Comparison of MotifSeeker with other systems on S.cerevisiae datasets without consensus given in SCPDa
| MotifSeeker | YMF | Projection | Consensus | Gibbs Sampler | MEME | |
|---|---|---|---|---|---|---|
| BAS1,PHO2 | 0.2 (3) | 0.13 (9) | 0.13 (1) | 0.07 (2) | — | 0.17 (1) |
| MATalpha1 | 0.23 (10) | — | 0.09 (2) | 0.09 (1) | — | — |
| TAF | — | — | — | 0.13 (5) | — | — |
| PHO2 | 0.27 (6) | — | 0.22 (7) | 0.17 (1) | — | 0.24 (4) |
| RP-A | 0.6 (4) | — | 0.6 (3) | 0.69 (1) | 0.15 (1) | 0.53 (4) |
| UASH | 0.18 (9) | — | 0.05 (4) | — | — | — |
| URSIH | 0.63 (3) | 0.41 (1) | 0.24 (1) | 0.63 (1) | 0.17 (1) | 0.81 (1) |
| GATA | 0.82 (1) | 0.72 (9) | 0.24 (1) | 0.29 (1) | — | 0.55 (1) |
| HAP2 | 0.44 (8) | 0.37 (5) | 0.22 (10) | 0.25 (4) | — | 0.4 (3) |
| PRE | 1 (2) | — | 1 (1) | 1 (1) | — | 0.51 (4) |
| UASCAR | 0.68 (4) | 0.12 (9) | 0.68 (2) | 0.23 (3) | — | 0.29 (1) |
| UIS | 0.65 (10) | — | 0.27 (1) | 0.46 (3) | — | 0.46 (2) |
| GLN3 | 0.44 (5) | 0.32 (3) | 0.84 (3) | 0.88 (5) | — | 0.43 (9) |
| PDR1 | 0.78 (4) | 0.74 (1) | 0.11 (2) | 0.3 (1) | 0.54 (1) | 0.36 (1) |
| Average | 0.49 | 0.22 | 0.33 | 0.37 | 0.06 | 0.34 |
aThe performance coefficients and the ranks (in parentheses) of the predicted motifs for the 14 regulons without consensus given in SCPD. Each entry shows the highest performance coefficient among the 10 highest ranked predictions. An entry marked by ‘—’ indicates that the tool fails to find any motif with non-zero performance coefficient for the corresponding regulon within top 10. The average performance coefficients are computed by treating the missing entries as predictions with performance coefficients of 0.
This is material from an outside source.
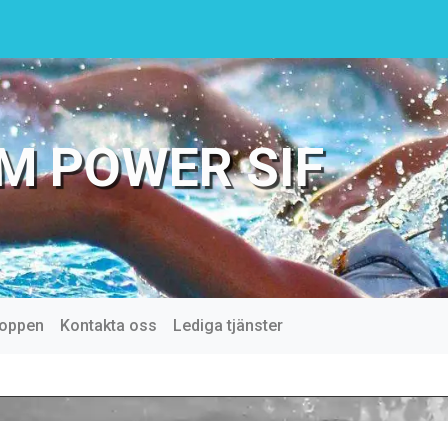
M POWER SIF
oppen
Kontakta oss
Lediga tjänster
Performance coefficients and ranks of the best close matches to the published motifs in three stagesa
| Transcription elements | Stage 1 | Stage 2 | Stage 3 |
|---|---|---|---|
| Analysis only in human species | Integration of comparative sequences analysis | Further refinement by negative set | |
| HNF-1 | 0.7 (5) | 0.73 (3) | 0.73 (3) |
| HNF-3 | 0.43 (9) | 0.58 (6) | 0.58 (2) |
| HNF-4 | 0.65 (3) | 0.74 (1) | 0.74 (1) |
| C/EBP | — | 0.44 (10) | 0.44 (6) |
aThe performance coefficients and the ranks (in parentheses) of the predicted motifs for the four liver-specific regulons. Each entry shows the highest performance coefficient among the 10 highest ranked predictions. An entry marked by ‘—’ indicates that MotifSeeker fails to find any motif with non-zero performance coefficient for the corresponding regulon within top 10.
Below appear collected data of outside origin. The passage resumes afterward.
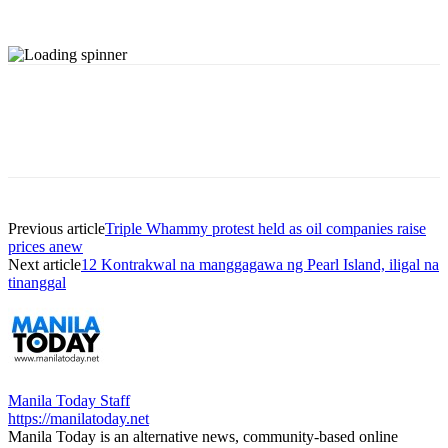
Previous article
Triple Whammy protest held as oil companies raise
prices anew
Next article
12 Kontrakwal na manggagawa ng Pearl Island, iligal na
tinanggal
Manila Today Staff
https://manilatoday.net
Manila Today is an alternative news, community-based online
Figure 6The best close matches to the published HNF-1, HNF-3, HNF-4 and C/EBP motifs. The left column lists logos of the published motifs from JASPAR (). The published HNF-1, HNF-3 and HNF-4 motifs contain conserved sub-patterns DGTTAWD, TRTTKRY and HCTTTGBHM, respectively (IUPAC code D: A, T or G; W: A or T; R: A or G; Y: T or C; H: A, T or C; B: C, T or G; M: A or C). On the other hand, the published C/EBP motif is very weakly conserved. The right column lists logos of the corresponding best close matches from MotifSeeker without the proposed post-processes.